Thursday, January 30, 2020
UTHEORY OF : Justice League of America # 104
Ah, the Justice League of the 1970s. Source of so much lasting fandom but also its fair share of goofiness and contradictions. Case in point : JLA 104, cover-date February 1973. Great Nick Cardy cover, although it makes the Shaggy Man appear to be 50 feet tall.
Which brings us to the Shaggy Man, an impossibly powerful creature made of "living plastic" that tangled with the league only 3x in 15 years. Was he supposed to be Bigfoot? No idea. He debuted in 1966, a year before that famous film was recorded. So if the film was a fake, was the creature based on a Shaggy Man comic from the previous year?
And this issue came out a year before CBS ran a bigfoot/Loch Ness Monster special and three years before the classic bigfoot story on the Six Million Dollar Man TV show.
Anyway, in this issue Green Lantern foe Hector Hammond in psychic form releases Shaggy Man and teleports him to the JLA satellite where the league is gathered because they're...cleaning the satellite. Writer Len Wein must have been running out of ways to get the whole gang together.

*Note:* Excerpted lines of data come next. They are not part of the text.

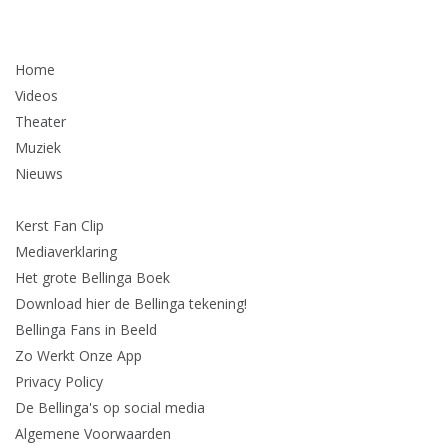
Home
Videos
Theater
Muziek
Nieuws
Kerst Fan Clip
Mediaverklaring
Het grote Bellinga Boek
Download hier de Bellinga tekening!
Bellinga Fans in Beeld
Zo Werkt Onze App
Privacy Policy
De Bellinga's op social media
Algemene Voorwaarden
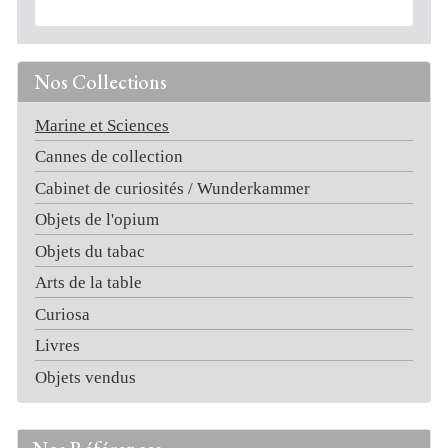
Nos Collections
Marine et Sciences
Cannes de collection
Cabinet de curiosités / Wunderkammer
Objets de l'opium
Objets du tabac
Arts de la table
Curiosa
Livres
Objets vendus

Excellent art in many fight scenes by Dick Dillin and Dick Giordano. Shaggy Man defeats most of the league and is fighting Superman to a standstill until GL appears to save the days and prevent the satellite from crashing.
Black Canary was a relatively new member here and Elongated Man and Red Tornado wld join in the next 2 issues to complete the league's classic 70s lineup. Shaggy Man wldnt reappear til '81. A super-strong character who was almost indestructible and even when destroyed cld re-grow a new body must have presented too much of a writing challenge. And as an unthinking brute, there was no scheming or dialogue. It was all "Find JLA, punch JLA."
As a gathering place for DC's best and brightest, JLA had some high points in the 70s - as long as you didn't think about it too much...
Tuesday, January 21, 2020
UTHEORY OF : Marvel Treasury Edition # 15 (Conan)
More Bronze Age greatness...Marvel Treasury Edition 15 from 1977...reprints a classic Conan/Red Sonja tale from 1973 in the barbarian's own title drawn by Barry Windsor-Smith, as well as a John Buscema/Alfredo Alcala epic from a 1974 issue of Savage Sword...middle story from a 1974 ish of Savage Tales - pencilled by Gil Kane with the odd trio of Neal Adams, Pablo Marcos and Vince Colletta on inks - falls a little flat by comparison, but the other two are fabulous...all stories by Roy Thomas...
Monday, January 13, 2020
UTHEORY OF : Superman The War Years 1938-1945
Received this as a gift last year. Superman : The War Years 1938-1945. Published in 2015 by Chartwell Books. Kinda surprising outside companies still are doing their own DC reprint books. Contains 20 stories written by Jerry Siegel and drawn by Joe Shuster and other artists. Historical notes by longtime comics writer/historian Roy Thomas...
Shows the evolution of how the war was written about, first using stand-ins for Hitler, etc. and then after 1941 writing abt the war directly. Also explains how Clark Kent tried to enlist but failed the eyesight test when he accidentally used his x-ray vision to read the eye chart in the next room. Classic!
My favorite here has to be "The Conquest of a City" from Superman 18, cover-date Oct. 1942. Story by Jerry Siegel, art by John Sikela. Clark becomes convinced the people of Metropolis aren't serious enough about the war so he writes about it in the Daily Planet. A businessman approaches and suggests staging a fake invasion to prepare the city. Of course, the businessman is a spy who plans a real invasion that Superman has to stop. It's a bizarre story made even more bizarre by the fact that citizens are aware it's supposed to be a fake invasion and are kind of joking about it.
These stories in hindsight seem really innocent, but clearly show how strong a symbol of good Superman had become.